## How to complete this task
Within the entries below, find the portion that opens with the line containing "цаг хугацааг өнгөрүүлж буйг тэдний" and closes with the line containing "хийхгүй байхаас сэргийлэх юм.". Retype that portion exactly and only.

## Supplied data
----------

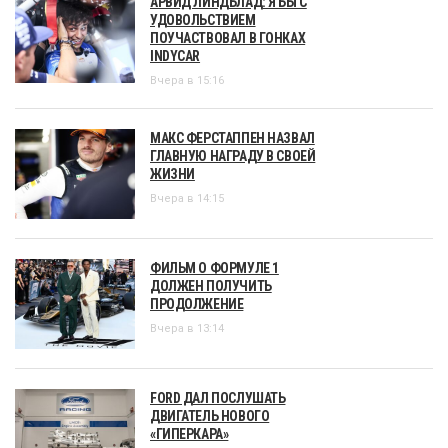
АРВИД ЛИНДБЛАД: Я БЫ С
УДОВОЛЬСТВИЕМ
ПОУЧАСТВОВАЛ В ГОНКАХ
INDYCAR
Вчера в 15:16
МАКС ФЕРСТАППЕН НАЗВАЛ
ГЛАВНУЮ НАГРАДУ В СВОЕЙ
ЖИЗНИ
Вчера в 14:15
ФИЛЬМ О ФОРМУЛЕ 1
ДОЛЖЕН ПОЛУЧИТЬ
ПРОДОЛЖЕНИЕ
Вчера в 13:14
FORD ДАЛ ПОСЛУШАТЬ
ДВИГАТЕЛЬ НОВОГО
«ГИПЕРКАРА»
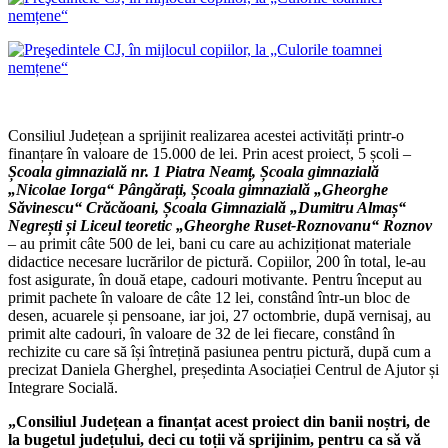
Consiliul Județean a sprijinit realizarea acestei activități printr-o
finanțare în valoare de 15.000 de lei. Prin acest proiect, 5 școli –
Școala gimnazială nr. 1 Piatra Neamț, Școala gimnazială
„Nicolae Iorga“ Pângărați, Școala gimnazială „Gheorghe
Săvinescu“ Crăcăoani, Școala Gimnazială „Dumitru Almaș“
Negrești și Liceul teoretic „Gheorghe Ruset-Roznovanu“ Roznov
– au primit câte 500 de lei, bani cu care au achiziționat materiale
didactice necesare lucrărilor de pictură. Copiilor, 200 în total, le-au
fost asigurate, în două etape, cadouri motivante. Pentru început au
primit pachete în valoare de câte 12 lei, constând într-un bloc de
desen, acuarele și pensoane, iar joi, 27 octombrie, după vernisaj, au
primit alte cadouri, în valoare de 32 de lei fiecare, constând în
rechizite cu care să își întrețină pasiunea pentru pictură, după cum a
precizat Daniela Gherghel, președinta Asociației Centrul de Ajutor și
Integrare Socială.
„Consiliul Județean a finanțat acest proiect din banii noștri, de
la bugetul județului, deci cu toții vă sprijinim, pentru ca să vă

----------

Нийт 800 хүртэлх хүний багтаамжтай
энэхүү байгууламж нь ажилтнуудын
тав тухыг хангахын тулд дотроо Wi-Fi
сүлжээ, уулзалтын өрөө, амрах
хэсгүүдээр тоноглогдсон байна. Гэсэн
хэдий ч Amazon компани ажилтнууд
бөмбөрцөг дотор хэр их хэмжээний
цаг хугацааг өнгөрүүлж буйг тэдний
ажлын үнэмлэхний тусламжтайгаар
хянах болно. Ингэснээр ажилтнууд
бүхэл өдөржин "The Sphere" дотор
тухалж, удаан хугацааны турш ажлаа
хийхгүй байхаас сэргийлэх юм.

----------

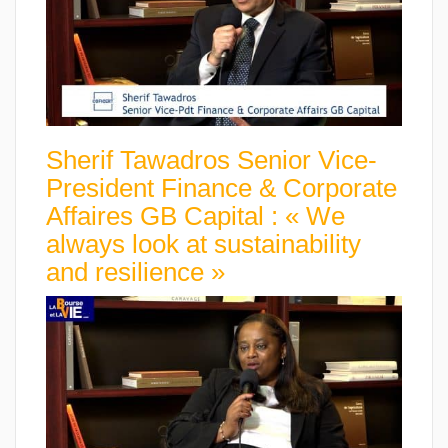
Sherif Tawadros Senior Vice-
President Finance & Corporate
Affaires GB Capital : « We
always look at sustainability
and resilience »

----------

## Result of this task
цаг хугацааг өнгөрүүлж буйг тэдний
ажлын үнэмлэхний тусламжтайгаар
хянах болно. Ингэснээр ажилтнууд
бүхэл өдөржин "The Sphere" дотор
тухалж, удаан хугацааны турш ажлаа
хийхгүй байхаас сэргийлэх юм.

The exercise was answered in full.